Scientists just discovered a glow in the dark shark
Will they have to add a few extra minutes of programming to Shark Week? It looks like scientists have discovered a new species of shark, one that’s tiny and glows in the dark. Only the second example of “pocket shark” on the globe, this species has “pockets” containing glands that produce bioluminescent fluid and make it shine. And if a shark could ever be described as adorable, this one’s it. Why hasn’t Mollisquama mississippiensis been identified before? Here’s a one-of-a-kind shark story:
The cute neon shark
Mark Grace, a biologist with NOAA’s Southeast Fisheries Science Center, was processing specimens that had been collected 3,000 feet deep in the central Gulf of Mexico. This was 2013 and the whole lot had been frozen for about three years. Grace came across an animal he didn’t recognize in the mix. He could tell the funky little sea creature, just 5-1/2 inches long with rows of pointy teeth, was a shark. But he’d never seen anything like it. As it turned out, no other human had, either.
This tiny male shark was only the second specimen of something known as a “pocket shark.” They are small enough to fit in a big pocket, but the name comes from two small pockets they have above their pectoral fins. The other pocket shark was captured three decades earlier. That one, Mollisquama Parini, was an adult female around 16 inches long found in the Nazca Submarine Range off the coast of Chile. Notably, she was also a deep-sea dweller discovered 1,083 feet deep.
World’s only American Pocket Shark
Why did this new shark need to be its own species? High-tech lab equipment helped scientists make the call. They couldn’t really dissect this one-of-a-kind specimen. So instead, biologist John Denton and some colleagues at the American Museum of Natural History created the next best thing: A high-res CT scan that created an accurate 3-D picture of the pocket shark, inside and out. “You can isolate different parts of the anatomy—the skin, the jaw, the vertebrae—and rotate them in three dimensions,” Grace said on the NOAA fisheries website. “It’s absolutely mesmerizing.”
Researchers also used x-rays to determine there. was enough of a difference to dub the Gulf of Mexico specimen “The American Pocket Shark.” According to the study’s abstract, published in July 2019, the new species is different because it has a “putative pit organ” below its jaw.

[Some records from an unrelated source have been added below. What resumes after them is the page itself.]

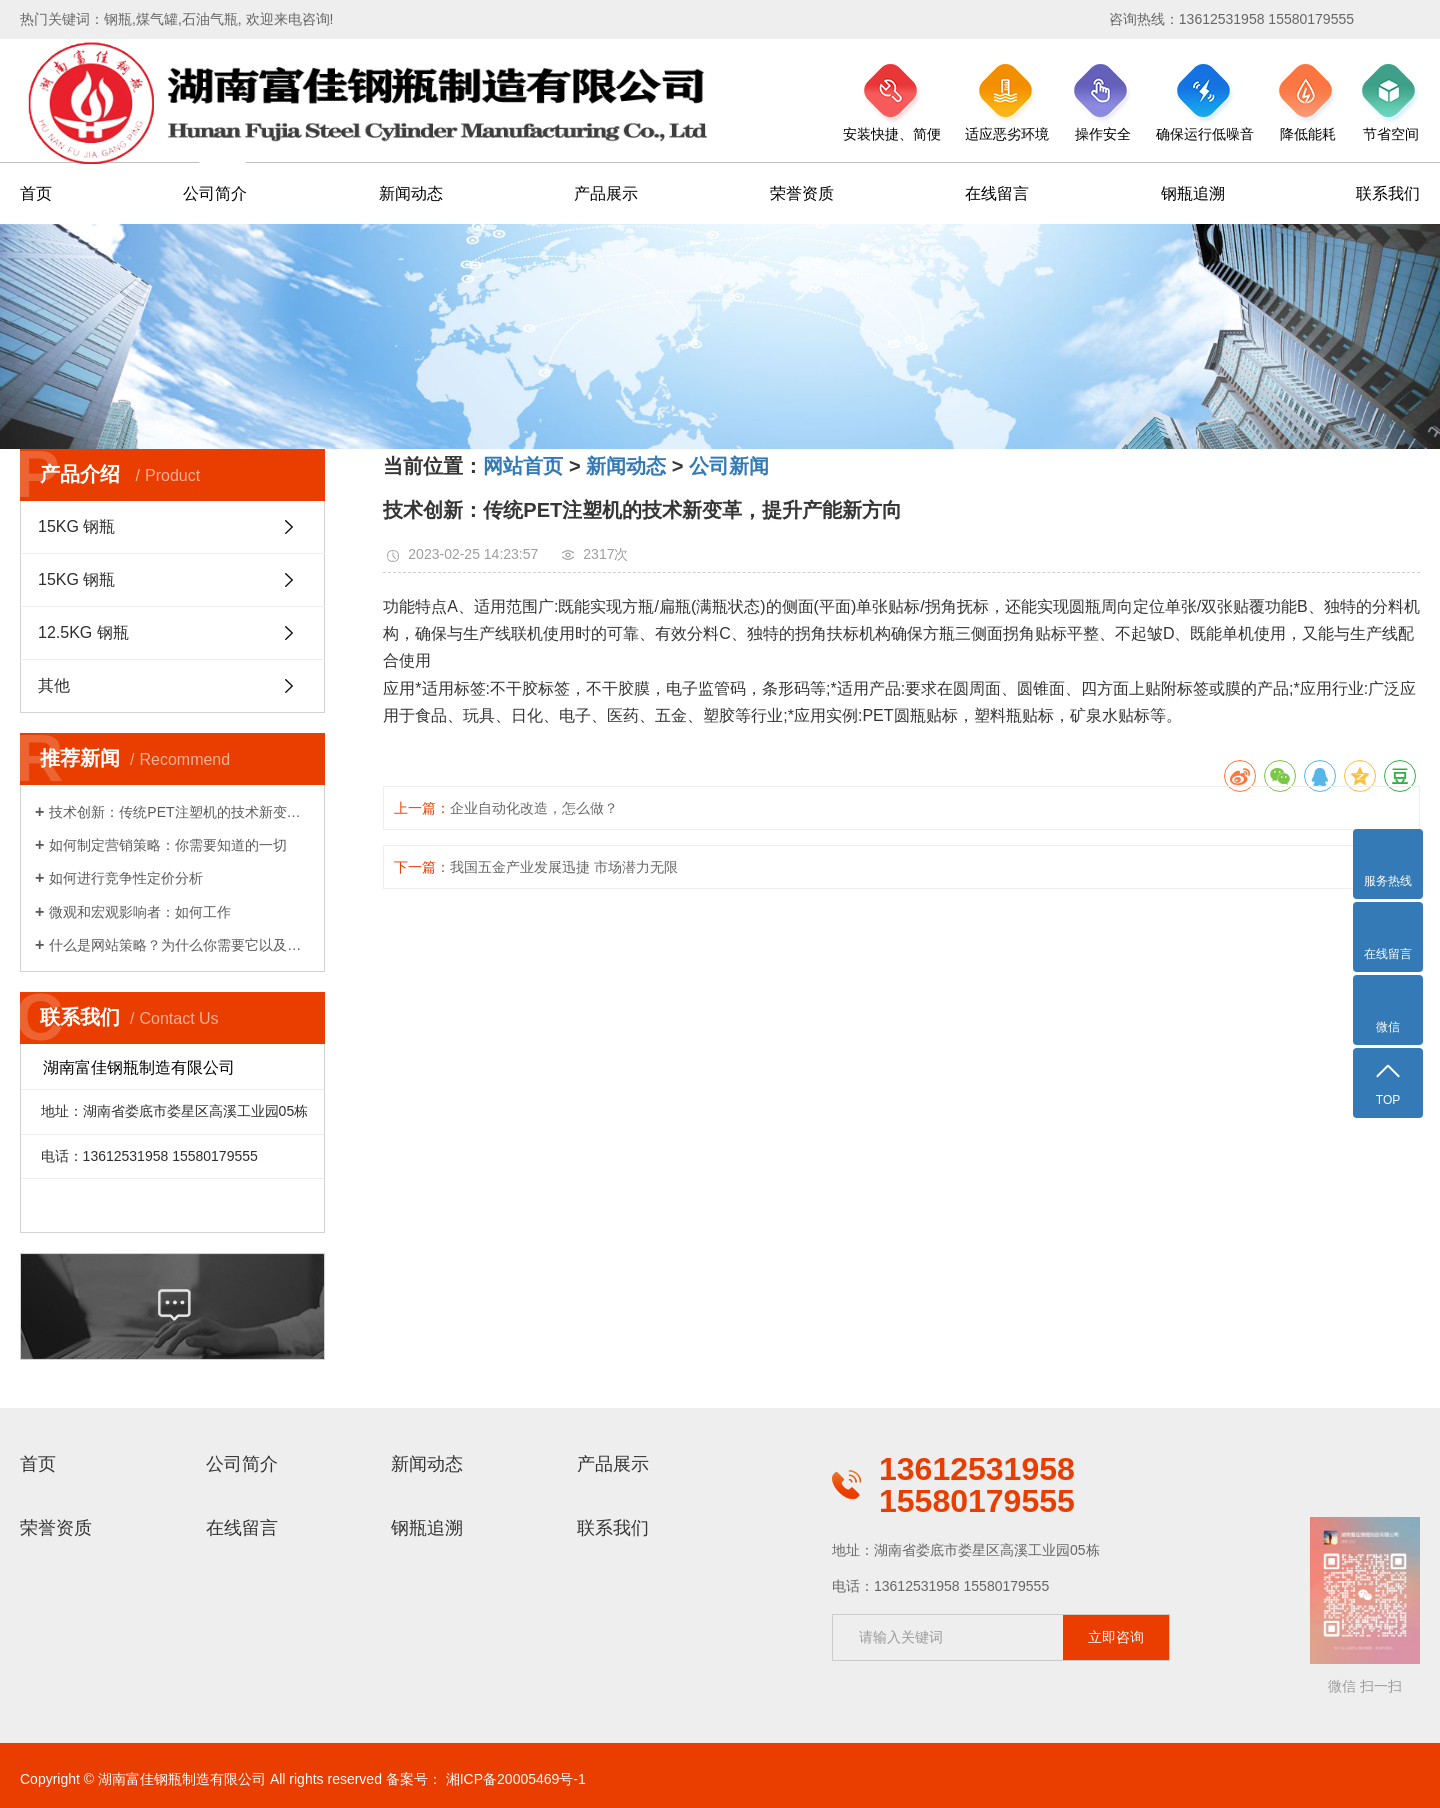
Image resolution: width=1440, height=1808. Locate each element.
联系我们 (1388, 193)
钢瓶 (118, 19)
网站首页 (523, 466)
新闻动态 (411, 193)
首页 (36, 193)
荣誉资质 (802, 193)
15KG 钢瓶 (76, 526)
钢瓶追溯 (1193, 193)
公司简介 (215, 193)
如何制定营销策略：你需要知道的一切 (168, 845)
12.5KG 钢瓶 (83, 632)
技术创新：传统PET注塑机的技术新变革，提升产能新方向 (179, 812)
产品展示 (606, 193)
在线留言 (997, 193)
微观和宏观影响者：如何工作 (140, 912)
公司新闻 (729, 466)
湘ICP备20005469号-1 (516, 1779)
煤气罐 (157, 19)
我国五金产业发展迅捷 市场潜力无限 (564, 867)
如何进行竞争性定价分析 (126, 878)
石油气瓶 (210, 19)
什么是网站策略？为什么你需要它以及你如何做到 (179, 945)
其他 (54, 685)
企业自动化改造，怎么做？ (534, 808)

It also has 16 clear groups of photophores, glands that produce bioluminescence, “irregularly distributed along many areas of the body.” It possesses 10 fewer vertebrae than the female pocket shark, too.
Like so much marine science, this discovery of a unique new shark species only leads to more questions. Why either species has those pockets is a mystery, for example, though scientists are theorizing that glow-in-the-dark feature might lure mates or repel predators. NOAA scientists have determined that pocket sharks probably occupy “a similar ecological niche” as Cookie Cutter Sharks. Those charmers get their food by biting just the skin of larger marine animals while they’re still alive. Like his peers, Grace said, “I would love to see a pocket shark alive in its environment.” If that never happens, though, anyone with access to the internet can see the scans. They are hosted online at a database created by Gavin Naylor and his students at the College of Charleston.

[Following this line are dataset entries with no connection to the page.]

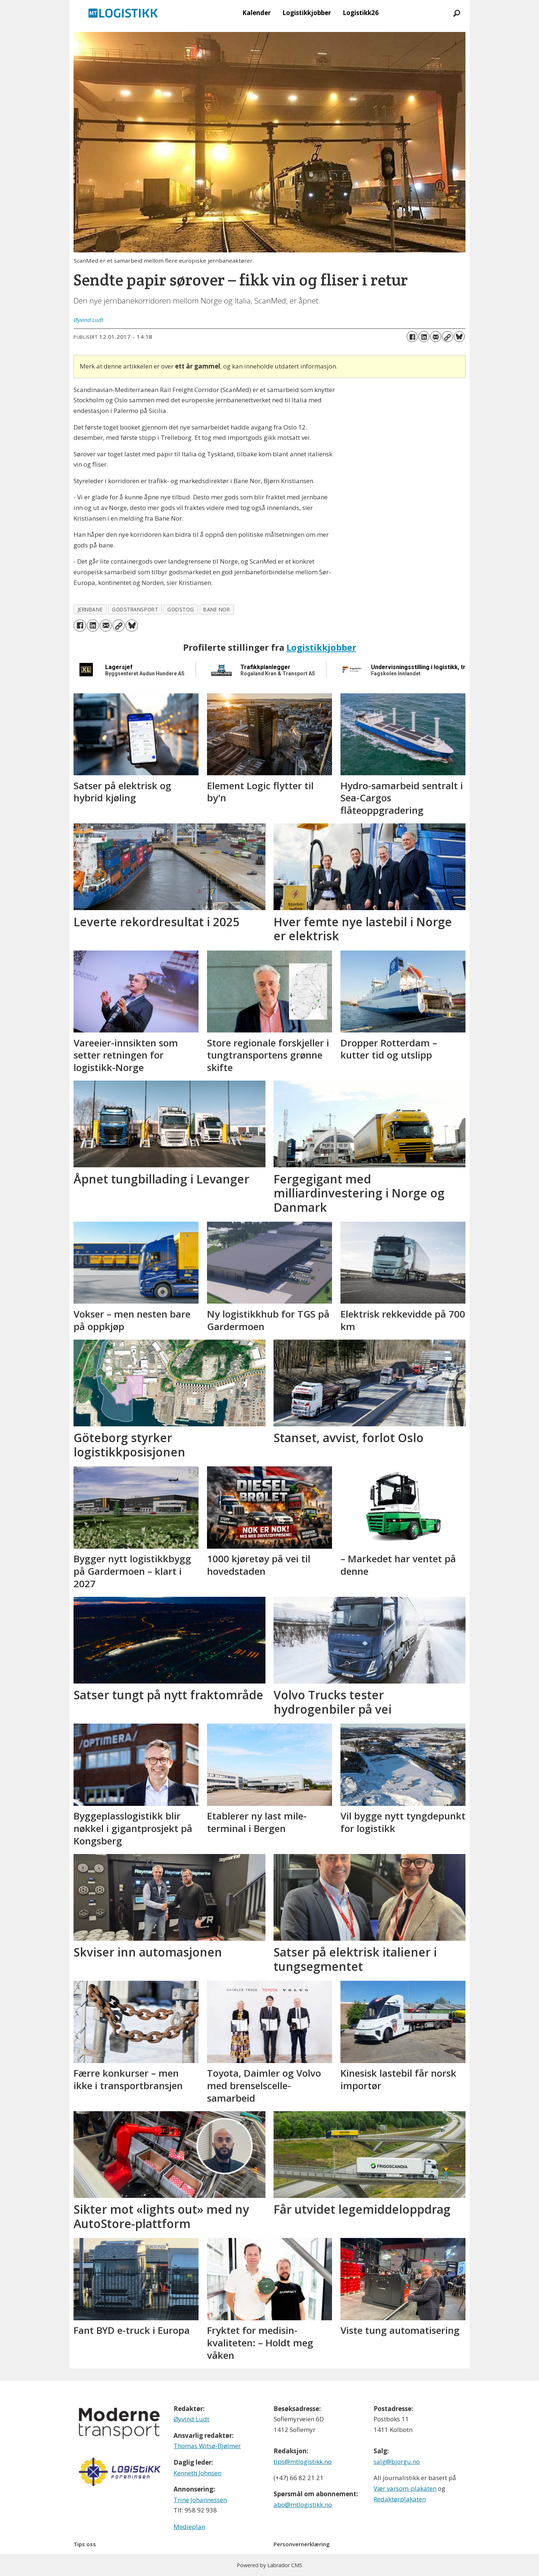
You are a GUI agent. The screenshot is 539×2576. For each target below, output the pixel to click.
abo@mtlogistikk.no (303, 2504)
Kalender (256, 12)
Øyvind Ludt (191, 2419)
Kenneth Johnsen (197, 2473)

Everyone is encouraged to click through the database because there’s plenty of mystery to go around. As Henry Bart, director of the Tulane Biodiversity Research Institute, explained on Tulane University’s website: “The fact that only one pocket shark has ever been reported from the Gulf of Mexico, and that it is a new species, underscores how little we know about the Gulf – especially its deeper waters – and how many additional new species from these waters await discovery.”